• **Data provided**
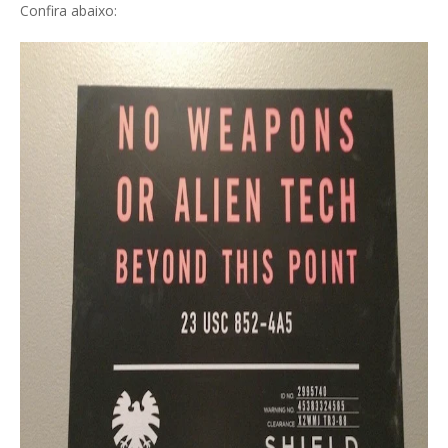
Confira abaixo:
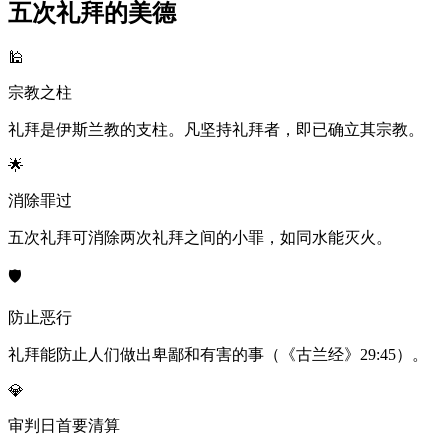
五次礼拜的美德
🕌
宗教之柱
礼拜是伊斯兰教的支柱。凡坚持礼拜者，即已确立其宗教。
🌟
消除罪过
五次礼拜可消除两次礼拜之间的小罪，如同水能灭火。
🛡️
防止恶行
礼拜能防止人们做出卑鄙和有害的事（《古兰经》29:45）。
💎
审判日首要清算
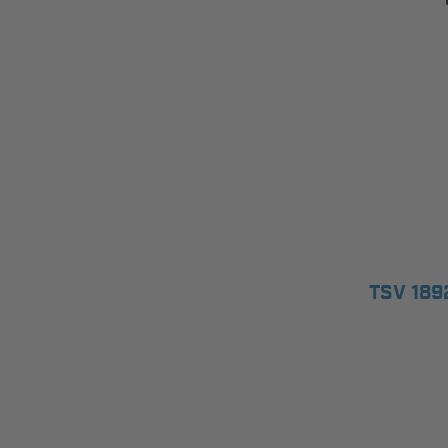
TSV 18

==

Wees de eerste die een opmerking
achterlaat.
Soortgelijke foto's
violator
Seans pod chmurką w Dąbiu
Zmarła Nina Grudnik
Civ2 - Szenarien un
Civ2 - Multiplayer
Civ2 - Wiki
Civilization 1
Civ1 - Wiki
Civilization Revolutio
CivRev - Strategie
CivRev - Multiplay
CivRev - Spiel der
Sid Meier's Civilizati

---

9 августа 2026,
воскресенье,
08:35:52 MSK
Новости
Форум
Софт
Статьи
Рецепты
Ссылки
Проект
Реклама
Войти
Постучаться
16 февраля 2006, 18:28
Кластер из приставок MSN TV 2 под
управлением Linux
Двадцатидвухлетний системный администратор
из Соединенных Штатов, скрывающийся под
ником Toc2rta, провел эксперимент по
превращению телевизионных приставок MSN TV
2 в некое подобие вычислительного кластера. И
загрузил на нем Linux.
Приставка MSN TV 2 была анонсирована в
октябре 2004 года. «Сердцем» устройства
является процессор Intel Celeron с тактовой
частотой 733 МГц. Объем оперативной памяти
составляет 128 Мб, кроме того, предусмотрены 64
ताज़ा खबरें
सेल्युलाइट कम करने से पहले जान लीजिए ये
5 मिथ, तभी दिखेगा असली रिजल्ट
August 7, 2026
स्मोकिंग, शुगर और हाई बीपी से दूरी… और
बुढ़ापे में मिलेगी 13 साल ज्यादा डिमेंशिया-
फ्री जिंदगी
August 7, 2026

• **Assignment**
Check every line of the records, and copy the ones that hold the word "Civilization".

• **Solution for this exercise**
Civilization 1
Civilization Revolutio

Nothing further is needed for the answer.